### DATASET EXCERPTS
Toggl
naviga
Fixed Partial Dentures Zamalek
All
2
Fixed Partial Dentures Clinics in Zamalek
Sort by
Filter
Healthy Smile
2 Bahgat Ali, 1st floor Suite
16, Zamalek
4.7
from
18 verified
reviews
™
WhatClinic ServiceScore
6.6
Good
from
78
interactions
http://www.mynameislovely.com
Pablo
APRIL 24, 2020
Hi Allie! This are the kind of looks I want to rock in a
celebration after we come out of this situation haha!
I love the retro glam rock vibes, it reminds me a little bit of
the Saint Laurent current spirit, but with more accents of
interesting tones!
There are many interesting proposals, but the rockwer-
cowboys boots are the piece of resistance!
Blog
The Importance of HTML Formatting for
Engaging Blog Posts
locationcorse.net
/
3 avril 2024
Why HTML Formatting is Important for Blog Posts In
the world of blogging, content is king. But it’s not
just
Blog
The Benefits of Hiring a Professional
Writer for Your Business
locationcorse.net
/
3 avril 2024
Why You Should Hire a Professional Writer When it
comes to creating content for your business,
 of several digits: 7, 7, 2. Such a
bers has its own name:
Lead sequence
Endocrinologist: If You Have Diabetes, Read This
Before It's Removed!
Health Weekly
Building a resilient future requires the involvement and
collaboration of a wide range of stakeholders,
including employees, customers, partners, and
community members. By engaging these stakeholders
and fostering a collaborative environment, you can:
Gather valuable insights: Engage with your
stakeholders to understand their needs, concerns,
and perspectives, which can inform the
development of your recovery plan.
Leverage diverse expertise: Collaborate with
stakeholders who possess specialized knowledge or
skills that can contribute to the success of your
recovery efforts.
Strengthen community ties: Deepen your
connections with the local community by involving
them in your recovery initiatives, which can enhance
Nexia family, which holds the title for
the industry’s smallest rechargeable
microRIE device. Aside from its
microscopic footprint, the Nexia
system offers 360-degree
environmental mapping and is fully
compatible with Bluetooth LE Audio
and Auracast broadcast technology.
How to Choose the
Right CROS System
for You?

### PROBLEM REQUIREMENTS
Repeat, character for character, the lines of the material above from the line with "comes to creating" through the line with "microscopic footprint, the Nexia".

### EXPECTED ANSWER
comes to creating content for your business,
 of several digits: 7, 7, 2. Such a
bers has its own name:
Lead sequence
Endocrinologist: If You Have Diabetes, Read This
Before It's Removed!
Health Weekly
Building a resilient future requires the involvement and
collaboration of a wide range of stakeholders,
including employees, customers, partners, and
community members. By engaging these stakeholders
and fostering a collaborative environment, you can:
Gather valuable insights: Engage with your
stakeholders to understand their needs, concerns,
and perspectives, which can inform the
development of your recovery plan.
Leverage diverse expertise: Collaborate with
stakeholders who possess specialized knowledge or
skills that can contribute to the success of your
recovery efforts.
Strengthen community ties: Deepen your
connections with the local community by involving
them in your recovery initiatives, which can enhance
Nexia family, which holds the title for
the industry’s smallest rechargeable
microRIE device. Aside from its
microscopic footprint, the Nexia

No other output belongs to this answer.